Here’s why. Gallup decides who likely voters are based on 7 questions about their interest in voting, attention to the campaign and knowledge about how to vote (e.g., where their polling place is located). The interested/attentive/knowledgeable voters are designated “likely” and the rest are thrown out of the sample. But as a campaign progresses, the level of interest among voters tends to change, particularly among those with partisan inclinations whose interest level will rise when their party seems to be mobilized and doing well and fall when it is not. Because of this, partisans of the mobilized party (lately, Republicans) tend to be screened into the likely voter sample and partisans of the demobilized party (lately, Democrats) tend to get screened out. But tomorrow, of course, the Democrats could surge, in which case their partisans may be the ones over-represented in likely voter samples.

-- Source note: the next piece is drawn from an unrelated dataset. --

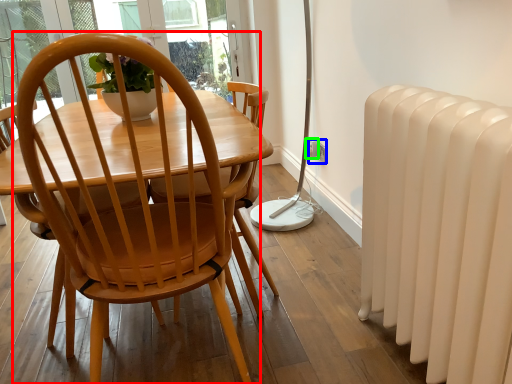 Question: Which is nearer to the chair (highlighted by a red box)? power outlet (highlighted by a blue box) or electric outlet (highlighted by a green box).

Choices:
 (A) power outlet
 (B) electric outlet

Answer: (A)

That suggests the uncomfortable possibility that observed changes in the sentiments of “likely voters” represent not actual changes in voter sentiment, but rather changes in the composition of likely voter samples as political enthusiasm waxes and wanes among the different parties’ supporters. And that is exactly what political scientists Robert Erikson, Costas Panagopoulos, and Christopher Wlezien find in their analysis of Gallup's 2000 RV/LV data in their forthcoming paper, “Likely (and Unlikely) Voters and the Assessment of Campaign Dynamics” in Public Opinion Quarterly: “shifts in voter classification as likely or unlikely account for more observed change in the preferences of likely voters than do actual changes in voters’ candidate preferences.”
That means that, instead of giving you a better picture of voter sentiment and how it is changing than conventional registered voter data, likely voter data give you a worse one since true changes in voter sentiment are swamped by changes in who is classified as a likely voter.

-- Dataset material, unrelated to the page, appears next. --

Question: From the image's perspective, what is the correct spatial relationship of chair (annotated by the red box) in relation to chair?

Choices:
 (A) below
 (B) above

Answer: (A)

I think the case against the Gallup LV data looks rock solid. In my view, it's time for them to drop reporting these data because they are highly likely to give an inaccurate picture of the state of the race and, by doing so--especially given the high profile of Gallup's polls--unfairly pump up one side of the race and demoralize the other. That doesn't seem acceptable to me.
Of course they'll reply: well, our data work so well right before the election, they must be the best data to use all the time. But, for the reasons outlined above, that reasoning is completely specious. And then there's this: the LV data haven't been working so well lately even right before the actual election. In 3 of the last 4 presidential elections (including the last one), Gallup's final RV reading was actually closer to the final result than their final LV reading!
As I say, maybe it's time for a rethink down at Gallup HQ.
Throwing out the Gallup LV data, then, let's move on to their RV result: an 8 point Bush lead. Obviously pretty far off the results of the other contemporaneous polls summarized above, but....could be I suppose.
But then there's this: the Gallup internals show Kerry with a 7 point lead among independent RVs. Huh? Kerry's losing by 8 points overall, yet leading among indenpedents by 7. How is that possible? Only if there are substantially more Republicans than Democrats in the sample.
That suggests that reweighting the sample to reflect the 2000 exit poll distribution (39D/35R/26I) would give a different result. It does: the race then becomes dead-even, instead of an 8 point Bush lead. (Note: Steve Soto of The Left Coaster got Gallup to give him their party ID distributions for this poll and confirms a 5 point Republican party ID advantage in their RV sample.)
One final note: I mentioned the Pew Research Center poll had the race dead-even just like the reweighted Gallup data. And what was Pew's party ID distribution in their RV sample? You guessed it: a 4 point lead (37-33) for the Democrats, just like in the 2000 exits.
I think we've finally found out how to make these polls get along!